To highlight the model’s application in detecting training failures, Fig. 8B presents the loss incurred during both the testing and training processes. The decreasing ‘green’ and ‘blue’ curves for training and testing loss indicate that the model demonstrates enhanced accuracy as it converges. These low prediction errors suggest that the MMNV2 model can effectively differentiate between normal road pavement and potholes, even when features are occluded. Evaluating these graphs is critical for identifying solutions and mitigating errors, ensuring that the model does not become overly reliant on training data while still learning and generalizing patterns. Furthermore, the graphs provide insights into the model’s performance, enabling necessary adjustments and enhancements to the MMNV2 framework. This design ensures the model is more precise and effective for prediction, detection, and classification purposes. Figures 9A–9D depict the prediction results of the proposed MMNV2 model for the ‘Normal’ class, while Figs. 9E–9H illustrate the output predictions for the ‘Pothole’ class.

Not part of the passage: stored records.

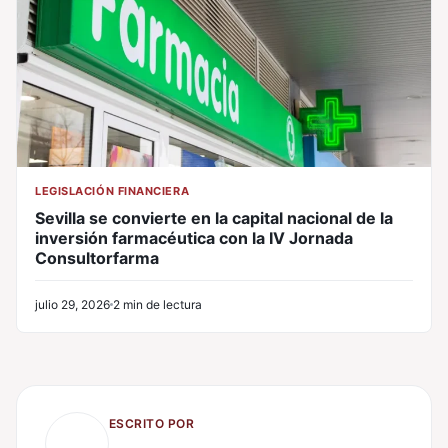
LEGISLACIÓN FINANCIERA
Sevilla se convierte en la capital nacional de la
inversión farmacéutica con la IV Jornada
Consultorfarma
julio 29, 2026
2 min de lectura
ESCRITO POR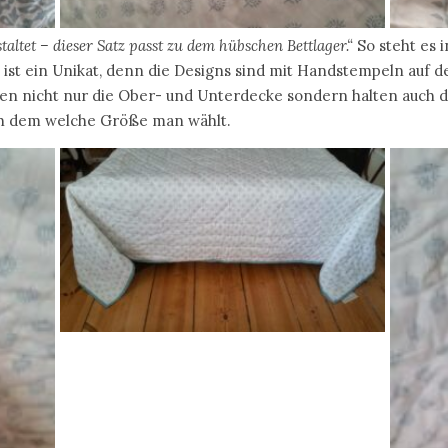
taltet – dieser Satz passt zu dem hübschen Bettlager.“
So steht es 
e ist ein Unikat, denn die Designs sind mit Handstempeln auf 
 nicht nur die Ober- und Unterdecke sondern halten auch das 
ach dem welche Größe man wählt.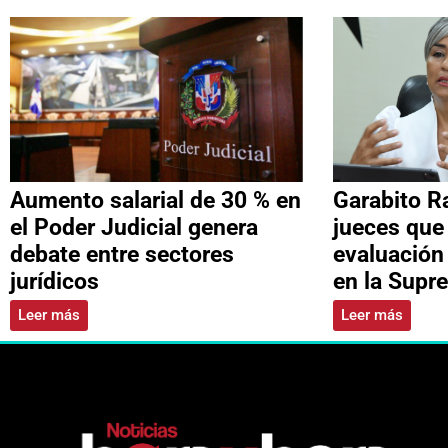
Aumento salarial de 30 % en
Garabito R
el Poder Judicial genera
jueces que
debate entre sectores
evaluación
jurídicos
en la Supr
Leer más
Leer más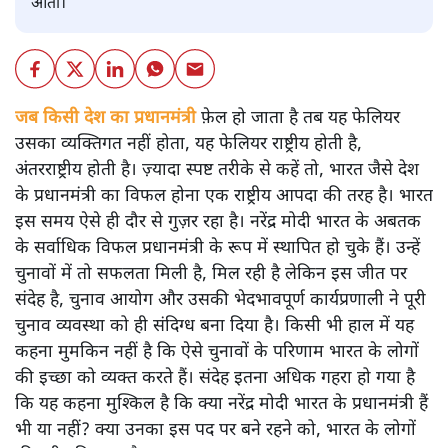
आता।
जब किसी देश का प्रधानमंत्री
फ़ेल हो जाता है तब यह फेलियर
उसका व्यक्तिगत नहीं होता, यह फेलियर राष्ट्रीय होती है,
अंतरराष्ट्रीय होती है। ज़्यादा स्पष्ट तरीके से कहें तो, भारत जैसे देश
के प्रधानमंत्री का विफल होना एक राष्ट्रीय आपदा की तरह है। भारत
इस समय ऐसे ही दौर से गुज़र रहा है। नरेंद्र मोदी भारत के अबतक
के सर्वाधिक विफल प्रधानमंत्री के रूप में स्थापित हो चुके हैं। उन्हें
चुनावों में तो सफलता मिली है, मिल रही है लेकिन इस जीत पर
संदेह है, चुनाव आयोग और उसकी भेदभावपूर्ण कार्यप्रणाली ने पूरी
चुनाव व्यवस्था को ही संदिग्ध बना दिया है। किसी भी हाल में यह
कहना मुमकिन नहीं है कि ऐसे चुनावों के परिणाम भारत के लोगों
की इच्छा को व्यक्त करते हैं। संदेह इतना अधिक गहरा हो गया है
कि यह कहना मुश्किल है कि क्या नरेंद्र मोदी भारत के प्रधानमंत्री हैं
भी या नहीं? क्या उनका इस पद पर बने रहने को, भारत के लोगों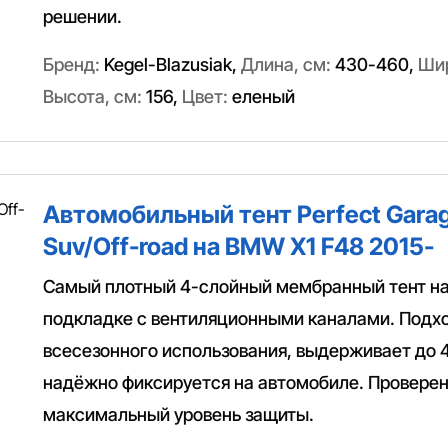
решении.
Бренд:
Kegel-Blazusiak
,
Длина, см:
430-460
,
Шир
Высота, см:
156
,
Цвет:
еленый
Автомобильный тент Perfect Garag
Suv/Off-road на BMW X1 F48 2015-
Самый плотный 4-слойный мембранный тент н
подкладке с вентиляционными каналами. Подх
всесезонного использования, выдерживает до 
надёжно фиксируется на автомобиле. Провере
максимальный уровень защиты.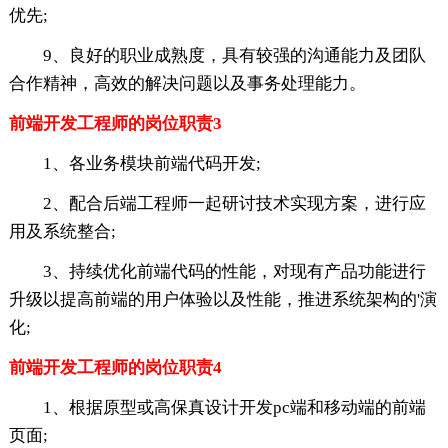
优先;
9、良好的职业成熟度，具有较强的沟通能力及团队
合作精神，高效的解决问题以及事务处理能力。
前端开发工程师的岗位职责3
1、各业务模块前端代码开发;
2、配合后端工程师一起研讨技术实现方案，进行应
用及系统整合;
3、持续优化前端代码的性能，对现有产品功能进行
升级以提高前端的用户体验以及性能，推进系统架构的'演
化;
前端开发工程师的岗位职责4
1、根据原型或高保真设计开发pc端和移动端的前端
页面;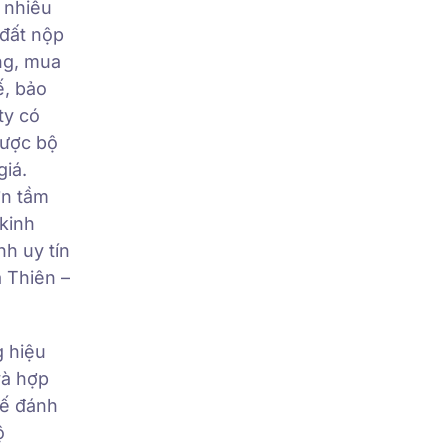
 nhiều
 đất nộp
ng, mua
ế, bảo
ty có
được bộ
giá.
ơn tầm
kinh
nh uy tín
a Thiên –
g hiệu
và hợp
tế đánh
ộ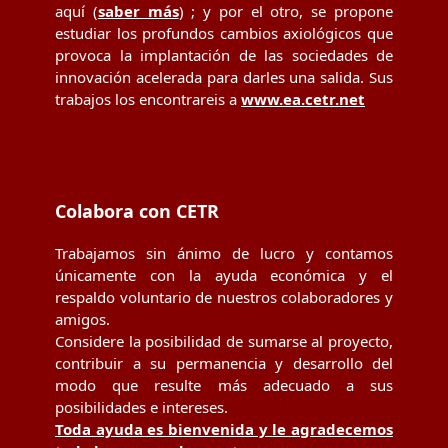
aquí (
saber más
) ; y por el otro, se propone
estudiar los profundos cambios axiológicos que
provoca la implantación de las sociedades de
innovación acelerada para darles una salida. Sus
trabajos los encontrareis a
www.ea.cetr.net
Colabora con CETR
Trabajamos sin ánimo de lucro y contamos
únicamente con la ayuda económica y el
respaldo voluntario de nuestros colaboradores y
amigos.
Considere la posibilidad de sumarse al proyecto,
contribuir a su permanencia y desarrollo del
modo que resulte más adecuado a sus
posibilidades e intereses.
Toda ayuda es bienvenida y le agradecemos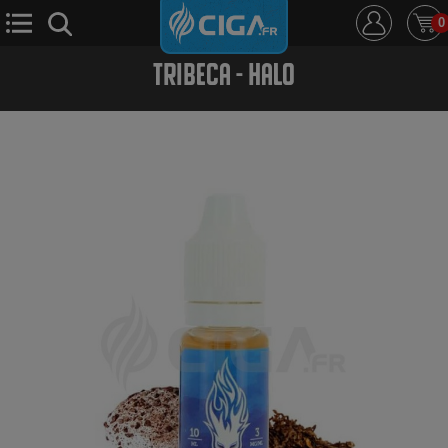
0
TRIBECA - HALO
E-Cigarette
E-Liquide
D.i.y
Le Mixologue
Cbd
Nouveautés
Ciga +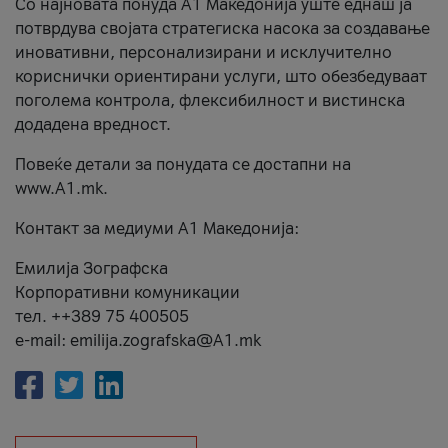
Со најновата понуда А1 Македонија уште еднаш ја
потврдува својата стратегиска насока за создавање
иновативни, персонализирани и исклучително
кориснички ориентирани услуги, што обезбедуваат
поголема контрола, флексибилност и вистинска
додадена вредност.
Повеќе детали за понудата се достапни на
www.А1.mk.
Контакт за медиуми А1 Македонија:
Емилија Зографска
Корпоративни комуникации
тел. ++389 75 400505
e-mail: emilija.zografska@A1.mk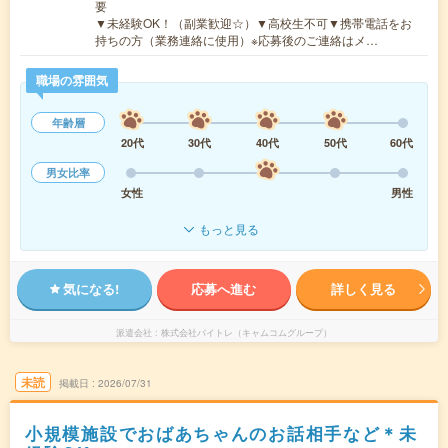
要
▼未経験OK！（副業歓迎☆）▼高校生不可▼携帯電話をお
持ちの方（業務連絡に使用）※応募後のご連絡はメ…
職場の雰囲気
年齢層
20代
30代
40代
50代
60代
男女比率
女性
男性
もっと見る
気になる!
応募へ進む
詳しく見る
派遣会社
株式会社バイトレ（キャムコムグループ）
未読
掲載日
2026/07/31
小規模施設でおばあちゃんのお話相手など＊未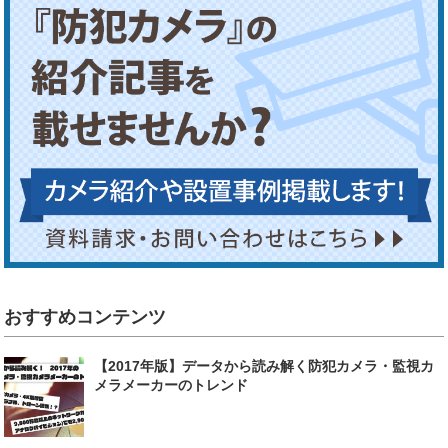
おすすめコンテンツ
【2017年版】データから読み解く防犯カメラ・監視カ
メラメーカーのトレンド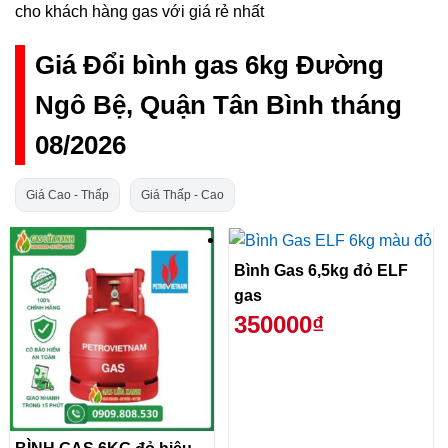
cho khách hàng gas với giá rẻ nhất
Giá Đổi bình gas 6kg Đường
Ngô Bệ, Quận Tân Bình tháng
08/2026
Giá Cao - Thấp
Giá Thấp - Cao
Bình Gas 6,5kg đỏ ELF
gas
350000₫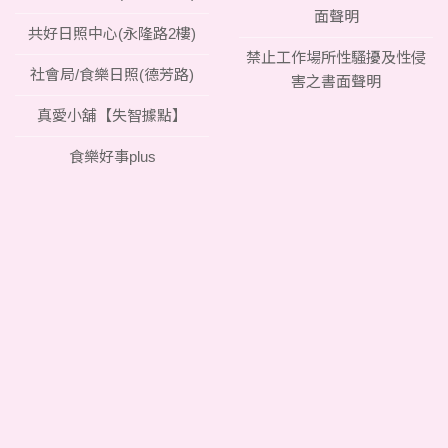
面聲明
共好日照中心(永隆路2樓)
禁止工作場所性騷擾及性侵
社會局/食樂日照(德芳路)
害之書面聲明
真愛小舖【失智據點】
食樂好事plus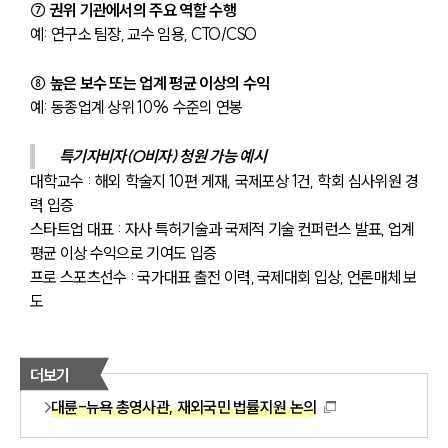
⑦ 권위 기관에서의 주요 역할 수행
예: 연구소 팀장, 교수 임용, CTO/CSO
⑧ 높은 보수 또는 업계 평균 이상의 수익
예: 동종업계 상위 10% 수준의 연봉 
특기자비자(O비자) 청원 가능 예시
대학교수 : 해외 학술지 10편 게재, 국제포상 1건, 학회 심사위원 경
력 입증
스타트업 대표 : 자사 특허기술과 국제적 기술 컨퍼런스 발표, 업계 
평균 이상 수익으로 기여도 입증
프로 스포츠선수 : 국가대표 출전 이력, 국제대회 입상, 언론매체 보
도
더보기
대륜-뉴욕 총영사관, 재외국민 법률지원 논의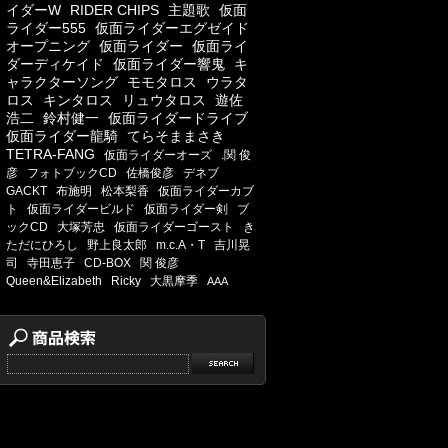
イダーW
RIDER CHIPS
主題歌
仮面
ライダー555
仮面ライダーエグゼイド
オープニング
仮面ライダー
仮面ライ
ダーディケイド
仮面ライダー響鬼
キ
ャラクターソング
モモタロス
ウラタ
ロス
キンタロス
リュウタロス
遊佐
浩二
鈴村健一
仮面ライダードライブ
仮面ライダー龍騎
てらそままさき
TETRA-FANG
仮面ライダーオーズ
.関 俊
彦
フォトブックCD
佐橋俊彦
デネブ
GACKT
布施明
松本梨香
仮面ライダーカブ
ト
仮面ライダービルド
仮面ライダー剣
ブ
ックCD
大塚芳忠
仮面ライダーゴースト
き
ただにひろし
野上良太郎
m.c.A・T
吉川晃
司
寺田恵子
CD-BOX
関 俊彦
Queen&Elizabeth
Ricky
大黒摩季
AAA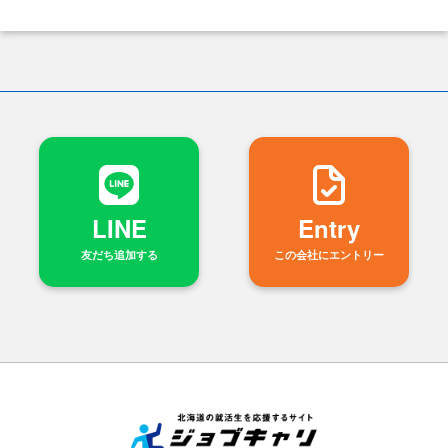
LINE
Entry
友だち追加する
この会社にエントリー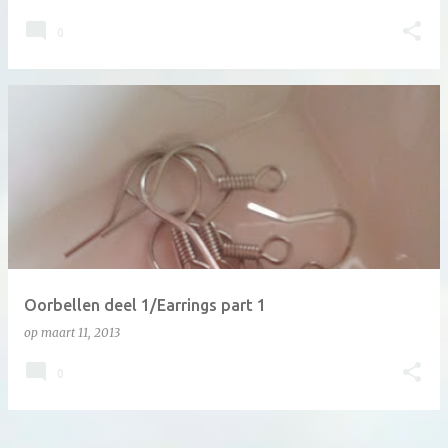
0
Oorbellen deel 1/Earrings part 1
op
maart 11, 2013
0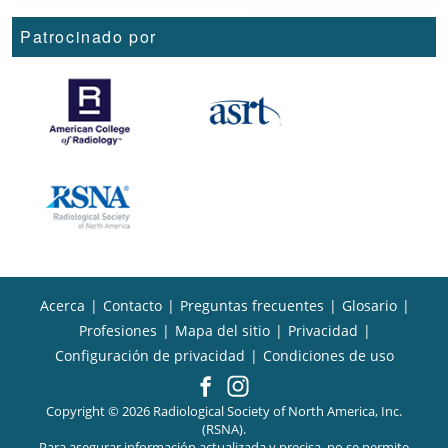
Patrocinado por
Acerca
|
Contacto
|
Preguntas frecuentes
|
Glosario
|
Profesiones
|
Mapa del sitio
|
Privacidad
|
Configuración de privacidad
|
Condiciones de uso
Copyright © 2026 Radiological Society of North America, Inc.
(RSNA).
Para asegurar información actualizada y precisa, no se permite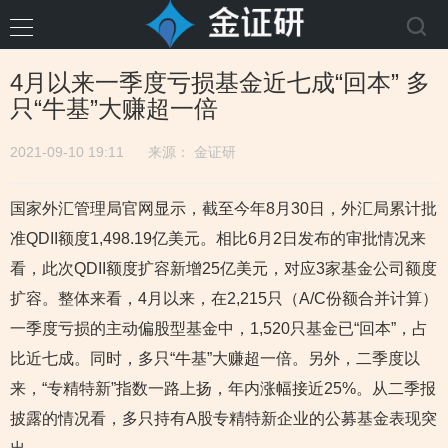
4月以来一季度亏损基金近七成“回本” 多
只“牛基”大赚超一倍
2021-09-10 19:11
来源：
金证研
国家外汇管理局官网显示，截至今年8月30日，外汇局累计批
准QDII额度1,498.19亿美元。相比6月2日发布的审批情况来
看，此次QDII额度扩容新增25亿美元，对应3家基金公司额度
扩容。整体来看，4月以来，在2,215只（A/C份额合并计算）
一季度亏损的主动偏股型基金中，1,520只基金已“回本”，占
比近七成。同时，多只“牛基”大赚超一倍。另外，二季度以
来，“专精特新”指数一路上扬，年内涨幅接近25%。从二季报
披露的情况看，多只持有A股专精特新企业的公募基金表现突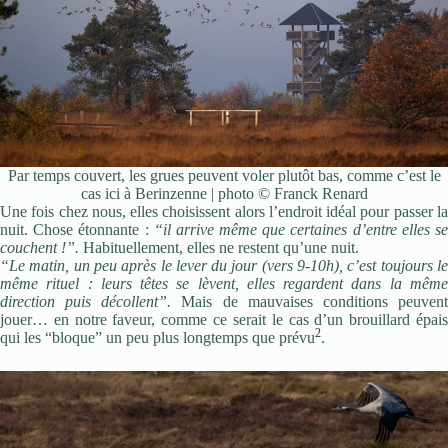
Par temps couvert, les grues peuvent voler plutôt bas, comme c’est le
cas ici à Berinzenne | photo © Franck Renard
Une fois chez nous, elles choisissent alors l’endroit idéal pour passer la
nuit. Chose étonnante :
“il arrive même que certaines d’entre elles s
couchent !”.
Habituellement, elles ne restent qu’une nuit.
“Le matin, un peu après le lever du jour (vers 9-10h), c’est toujours le
même rituel : leurs têtes se lèvent, elles regardent dans la même
direction puis décollent”.
Mais de mauvaises conditions peuven
jouer… en notre faveur, comme ce serait le cas d’un brouillard épais
2
qui les “bloque” un peu plus longtemps que prévu
.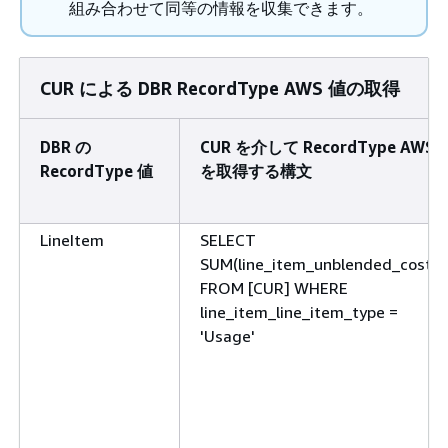
組み合わせて同等の情報を収集できます。
CUR による DBR RecordType AWS 値の取得
DBR の
CUR を介して RecordType AWS
RecordType 値
を取得する構文
LineItem
SELECT
SUM(line_item_unblended_cost)
FROM [CUR] WHERE
line_item_line_item_type =
'Usage'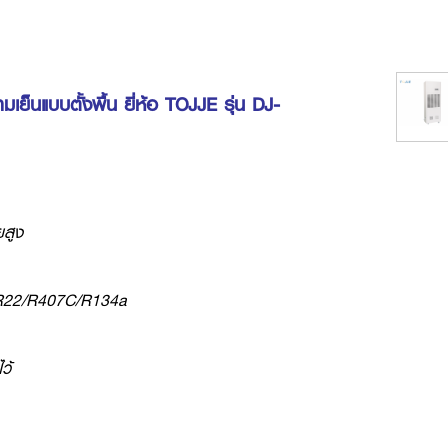
เย็นแบบตั้งพื้น ยี่ห้อ TOJJE รุ่น DJ-
สูง
a/R22/R407C/R134a
ว้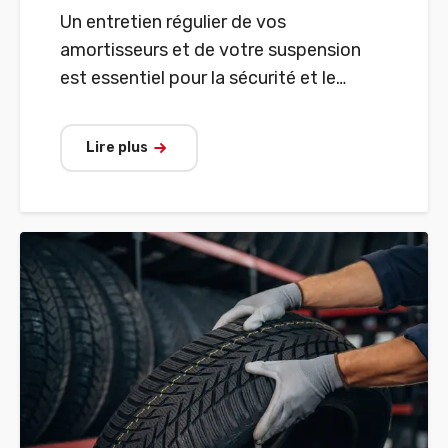
Un entretien régulier de vos
amortisseurs et de votre suspension
est essentiel pour la sécurité et le
confort de conduite de votre véhicule.
Lire plus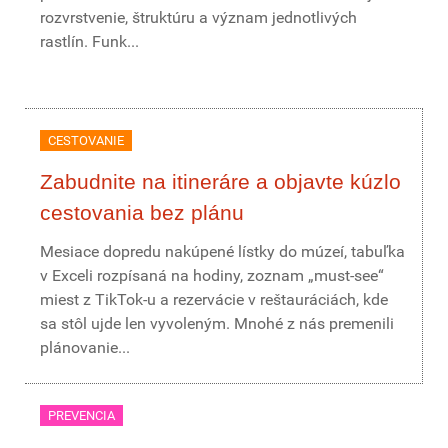
rozvrstvenie, štruktúru a význam jednotlivých
rastlín. Funk...
CESTOVANIE
Zabudnite na itineráre a objavte kúzlo
cestovania bez plánu
Mesiace dopredu nakúpené lístky do múzeí, tabuľka
v Exceli rozpísaná na hodiny, zoznam „must-see“
miest z TikTok-u a rezervácie v reštauráciách, kde
sa stôl ujde len vyvoleným. Mnohé z nás premenili
plánovanie...
PREVENCIA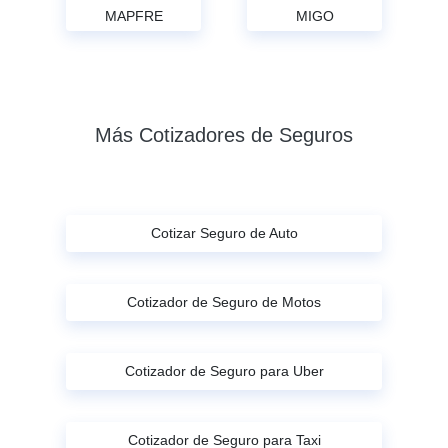
MAPFRE
MIGO
Más Cotizadores de Seguros
Cotizar Seguro de Auto
Cotizador de Seguro de Motos
Cotizador de Seguro para Uber
Cotizador de Seguro para Taxi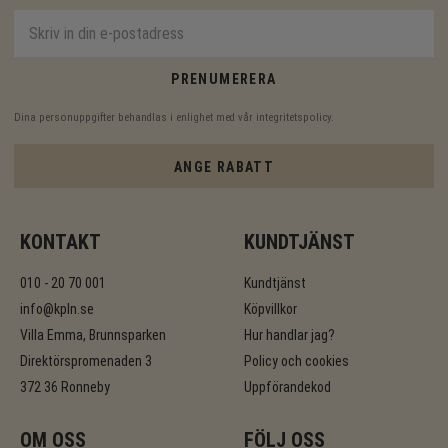
PRENUMERERA
Dina personuppgifter behandlas i enlighet med vår
integritetspolicy
.
ANGE RABATT
KONTAKT
KUNDTJÄNST
010 - 20 70 001
Kundtjänst
info@kpln.se
Köpvillkor
Villa Emma, Brunnsparken
Hur handlar jag?
Direktörspromenaden 3
Policy och cookies
372 36 Ronneby
Uppförandekod
OM OSS
FÖLJ OSS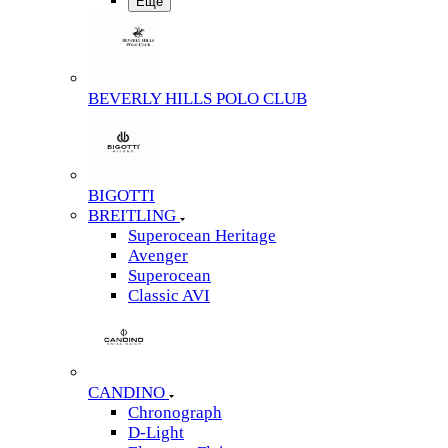
Еще
BEVERLY HILLS POLO CLUB
BIGOTTI
BREITLING
Superocean Heritage
Avenger
Superocean
Classic AVI
CANDINO
Chronograph
D-Light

Figure 9. Output predicted images of normal road and potholes.
Thirteen distinct models were trained using a dataset of 5,000 images comprising two classes. All models achieved testing accuracy levels ranging from 75.60% to 99.50%. While all fourteen models generated accurate or inaccurate predictions regarding normal and pothole conditions after data classification, their accuracy levels varied significantly. MMNV2 model achieved an impressive accuracy level of 99.95%, with a mere 0.05% error rate, alongside reduced computation time and training parameters. This exceptional performance demonstrates its potential to enhance the assessment and resolution of pothole identification challenges with greater accuracy, reduced time, and fewer parameters than existing models.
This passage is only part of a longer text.